───── EXERCISE INPUT ─────

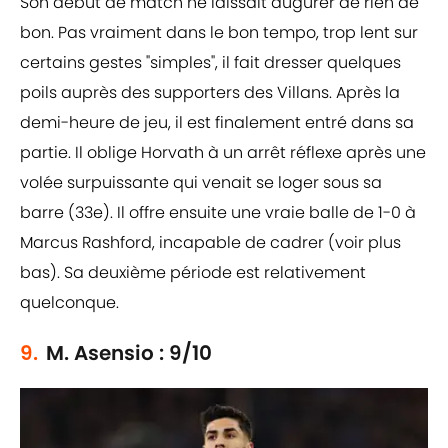
Son début de match ne laissait augurer de rien de
bon. Pas vraiment dans le bon tempo, trop lent sur
certains gestes "simples", il fait dresser quelques
poils auprès des supporters des Villans. Après la
demi-heure de jeu, il est finalement entré dans sa
partie. Il oblige Horvath à un arrêt réflexe après une
volée surpuissante qui venait se loger sous sa
barre (33e). Il offre ensuite une vraie balle de 1-0 à
Marcus Rashford, incapable de cadrer (voir plus
bas). Sa deuxième période est relativement
quelconque.
9.
M. Asensio : 9/10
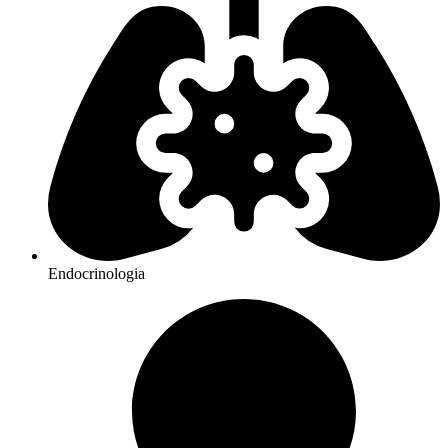
Endocrinologia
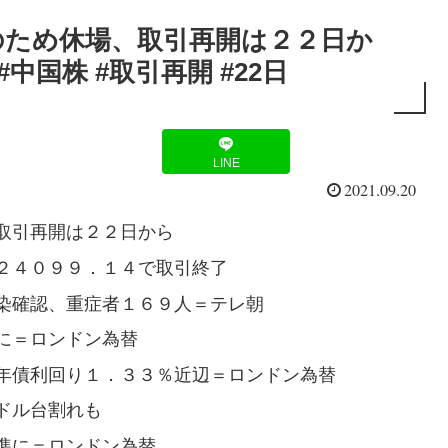
のため休場、取引再開は２２日か
#中国株 #取引再開 #22日
LINE
2021.09.20
取引再開は２２日から
２４０９９．１４で取引終了
染確認、重症者１６９人＝テレ朝
に＝ロンドン為替
年債利回り１．３３％近辺＝ロンドン為替
ドル台割れも
準に＝ロンドン為替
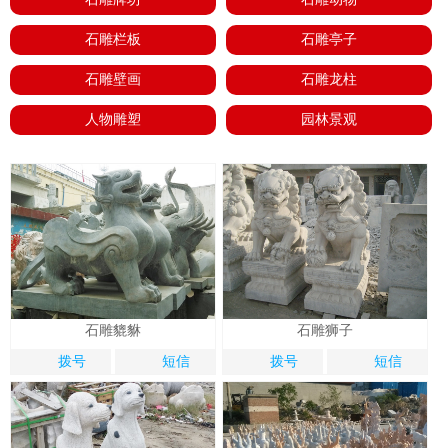
石雕栏板
石雕亭子
石雕壁画
石雕龙柱
人物雕塑
园林景观
石雕貔貅
石雕狮子
拨号
短信
拨号
短信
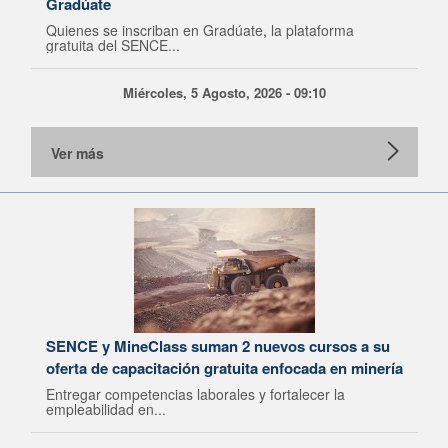
Gradúate
Quienes se inscriban en Gradúate, la plataforma
gratuita del SENCE...
Miércoles, 5 Agosto, 2026 - 09:10
Ver más
SENCE y MineClass suman 2 nuevos cursos a su
oferta de capacitación gratuita enfocada en minería
Entregar competencias laborales y fortalecer la
empleabilidad en...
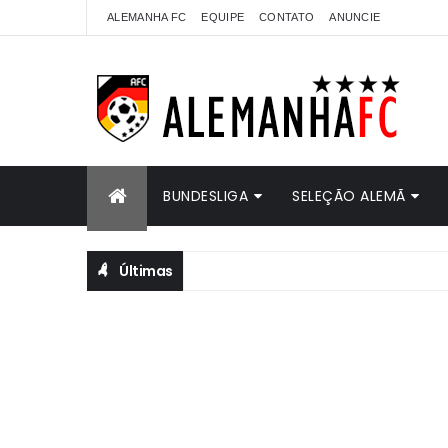
ALEMANHA FC
EQUIPE
CONTATO
ANUNCIE
BUNDESLIGA
SELEÇÃO ALEMÃ
Últimas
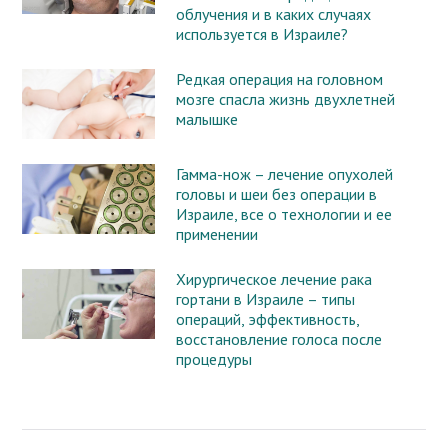
облучения и в каких случаях
используется в Израиле?
Редкая операция на головном
мозге спасла жизнь двухлетней
малышке
Гамма-нож – лечение опухолей
головы и шеи без операции в
Израиле, все о технологии и ее
применении
Хирургическое лечение рака
гортани в Израиле – типы
операций, эффективность,
восстановление голоса после
процедуры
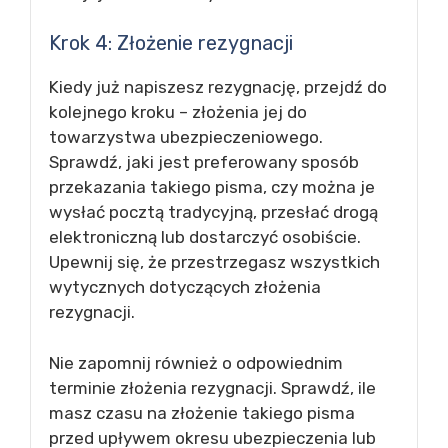
Krok 4: Złożenie rezygnacji
Kiedy już napiszesz rezygnację, przejdź do
kolejnego kroku – złożenia jej do
towarzystwa ubezpieczeniowego.
Sprawdź, jaki jest preferowany sposób
przekazania takiego pisma, czy można je
wysłać pocztą tradycyjną, przesłać drogą
elektroniczną lub dostarczyć osobiście.
Upewnij się, że przestrzegasz wszystkich
wytycznych dotyczących złożenia
rezygnacji.
Nie zapomnij również o odpowiednim
terminie złożenia rezygnacji. Sprawdź, ile
masz czasu na złożenie takiego pisma
przed upływem okresu ubezpieczenia lub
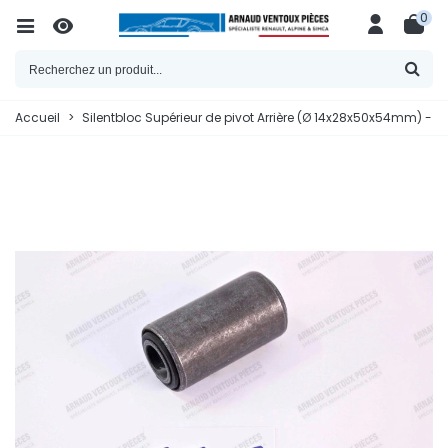
0
Accueil
>
Silentbloc Supérieur de pivot Arrière (Ø 14x28x50x54mm) - 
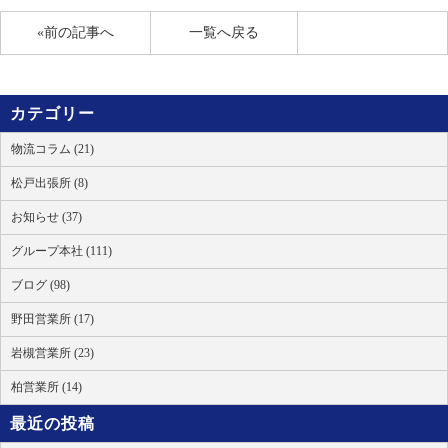
«前の記事へ
一覧へ戻る
カテゴリー
物流コラム (21)
松戸出張所 (8)
お知らせ (37)
グループ本社 (111)
ブログ (98)
野田営業所 (17)
岩槻営業所 (23)
柏営業所 (14)
最近の投稿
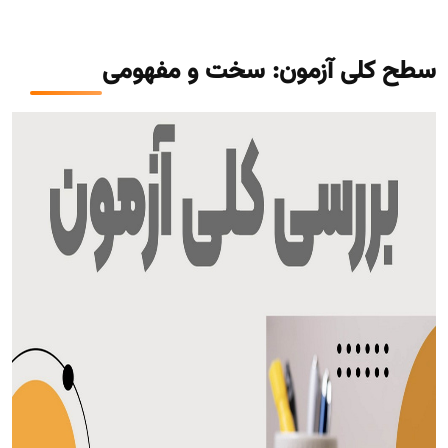
سطح کلی آزمون: سخت و مفهومی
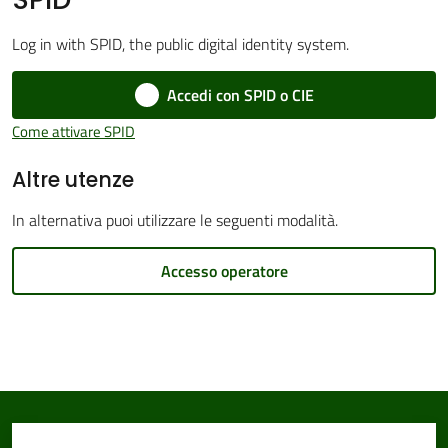
Log in with SPID, the public digital identity system.
Accedi con SPID o CIE
Amministrazione
Trasparente
Come attivare SPID
Altre utenze
Tutti
gli
In alternativa puoi utilizzare le seguenti modalità.
argomenti...
Accesso operatore
Seguici
su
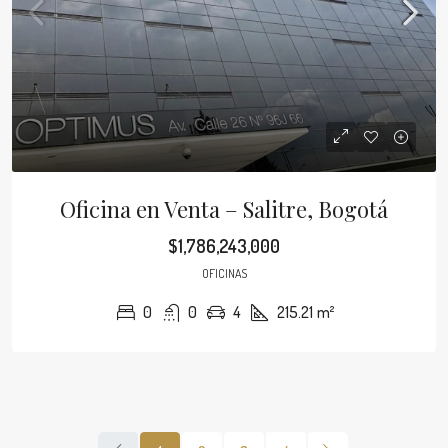
Oficina en Venta – Salitre, Bogotá
$1,786,243,000
OFICINAS
0
0
4
215.21
m²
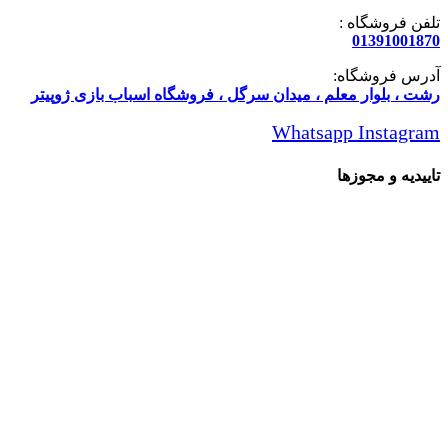
تلفن فروشگاه :
01391001870
آدرس فروشگاه:
رشت ، بلوار معلم ، میدان سرگل ، فروشگاه اسباب بازی ژوپیتر
Whatsapp
Instagram
تاییدیه و مجوزها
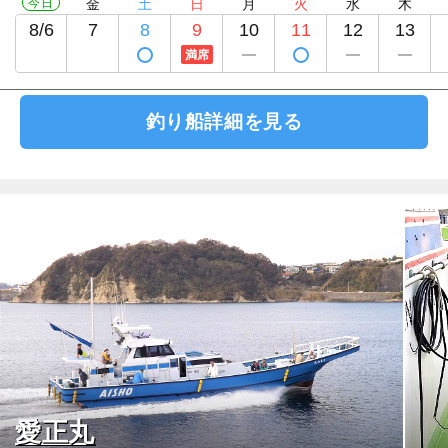
今日
金
土
日
月
火
水
木
8/6
7
8
9
10
11
12
13
満席
釣り船詳細を見る
愛正丸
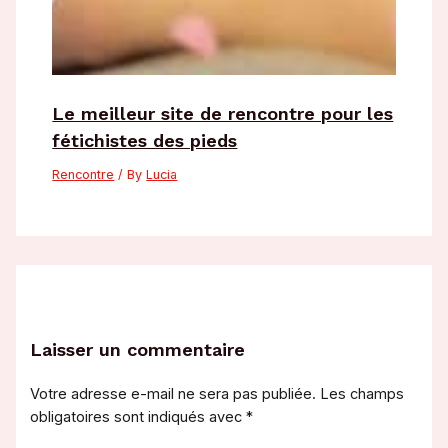
Le meilleur site de rencontre pour les
fétichistes des pieds
Rencontre
/ By
Lucia
Laisser un commentaire
Votre adresse e-mail ne sera pas publiée.
Les champs
obligatoires sont indiqués avec
*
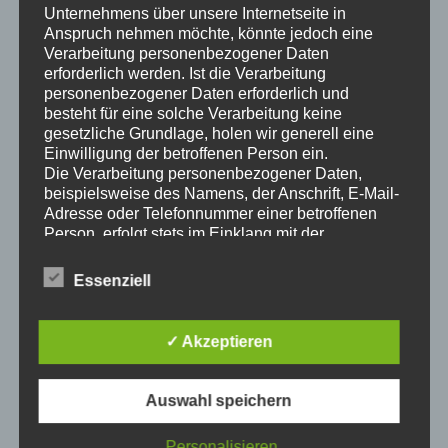
Bentoproof Injekt
Unternehmens über unsere Internetseite in
Anspruch nehmen möchte, könnte jedoch eine
PolyproofX 1
Verarbeitung personenbezogener Daten
erforderlich werden. Ist die Verarbeitung
personenbezogener Daten erforderlich und
PolyproofX 1 Injekt
besteht für eine solche Verarbeitung keine
gesetzliche Grundlage, holen wir generell eine
Polymer Quellpaste SX 100
Einwilligung der betroffenen Person ein.
Die Verarbeitung personenbezogener Daten,
beispielsweise des Namens, der Anschrift, E-Mail-
Adresse oder Telefonnummer einer betroffenen
Person, erfolgt stets im Einklang mit der
Teilen mit:
Datenschutz-Grundverordnung und in
Übereinstimmung mit den für uns geltenden
Essenziell
landesspezifischen Datenschutzbestimmungen.
Mittels dieser Datenschutzerklärung möchte unser
Gefällt mir:
Unternehmen die Öffentlichkeit über Art, Umfang
✓ Akzeptieren
und Zweck der von uns erhobenen, genutzten und
verarbeiteten personenbezogenen Daten
informieren. Ferner werden betroffene Personen
Auswahl speichern
mittels dieser Datenschutzerklärung über die ihnen
zustehenden Rechte aufgeklärt.
Personalisieren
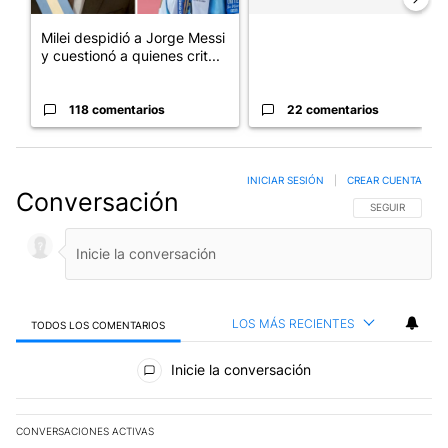
Milei despidió a Jorge Messi
y cuestionó a quienes crit...
118 comentarios
22 comentarios
INICIAR SESIÓN
|
CREAR CUENTA
Conversación
SIGA ESTA CO
SEGUIR
LOS MÁS RECIENTES
TODOS LOS COMENTARIOS
Todos los comentarios
Inicie la conversación
CONVERSACIONES ACTIVAS
Este listado muestra los artículos con más comentarios en los últim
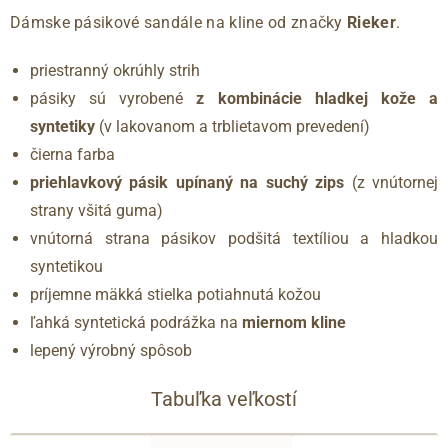
Dámske pásikové sandále na kline od značky
Rieker
.
priestranný okrúhly strih
pásiky sú vyrobené
z kombinácie hladkej kože a
syntetiky
(v lakovanom a trblietavom prevedení)
čierna farba
priehlavkový pásik upínaný na suchý zips
(z vnútornej
strany všitá guma)
vnútorná strana pásikov podšitá textíliou a hladkou
syntetikou
príjemne mäkká stielka potiahnutá kožou
ľahká syntetická podrážka na
miernom kline
lepený výrobný spôsob
Tabuľka veľkostí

─────

EXERCISE DIRECTIONS:
Among the lines of the preceding data, which ones hold the word "Gradúate"? List them.

PROBLEM SOLUTION:
Gradúate
Quienes se inscriban en Gradúate, la plataforma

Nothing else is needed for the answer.